若桑みどり『イメージを読む』を読む

 若桑みどり『イメージを読む』(ちくまプリマ―ブックス)を読む。副題が「美術史入門」。1991年に北海道大学で5日間の集中講義を行った。その講義を元に仕上げたのがこの本だった。

 取り上げた作品は4点。ミケランジェロシスティーナ礼拝堂の天井画、レオナルド・ダ・ヴィンチの「モナ・リザ」、デューラーの「メレンコリアI」、ジョルジョーネの「テンペスタ(嵐)」、これらについて実に詳しい解説が加えられる。知らないことばかりで驚いた。イメージの中に隠された意味について深いところまで教えてくれる。

 「モナ・リザ」について、

 

 この女の人が笑っているのは「聖アンナ」の笑いであって、あなた方は何も知らない、私が知っているのは本当の真実だ。
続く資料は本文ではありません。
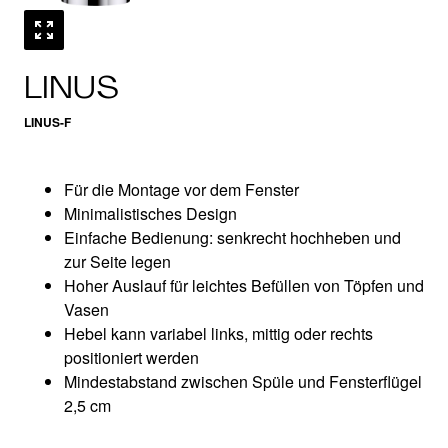
LINUS
LINUS-F
Für die Montage vor dem Fenster
Minimalistisches Design
Einfache Bedienung: senkrecht hochheben und
zur Seite legen
Hoher Auslauf für leichtes Befüllen von Töpfen und
Vasen
Hebel kann variabel links, mittig oder rechts
positioniert werden
Mindestabstand zwischen Spüle und Fensterflügel
2,5 cm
この世は確実に水か火によって滅びる。それは自らの運命によって滅びる。四元素の必然の運命によって地球は動き、そして絶え間なく老いていき、やがて終末をむかえる。これはすべての人間の運命であると同時に地球の運命でもある。つまりすべてを知るものの笑いであるというふうに、私はフマガッリやクラークとユイグの説を総合して思います。

 

 デューラーの「メレンコリアI」は謎だらけの作品だ。キーファーも画面中の不思議な立体を鉛で作っていた。瀬木慎一による新説を講演で聞いたことがあった。

 ジョルジョーネの「テンペスト」も不思議な作品だ。印象派以前は作品に意味を込めていた。印象派は意味を捨ててあるがままの自然を写し、モダニズムはただ造形の美のみを追求した。絵は本来何か意味を描いたものだったことを忘れがちだった。そのことに気付かせてもらった。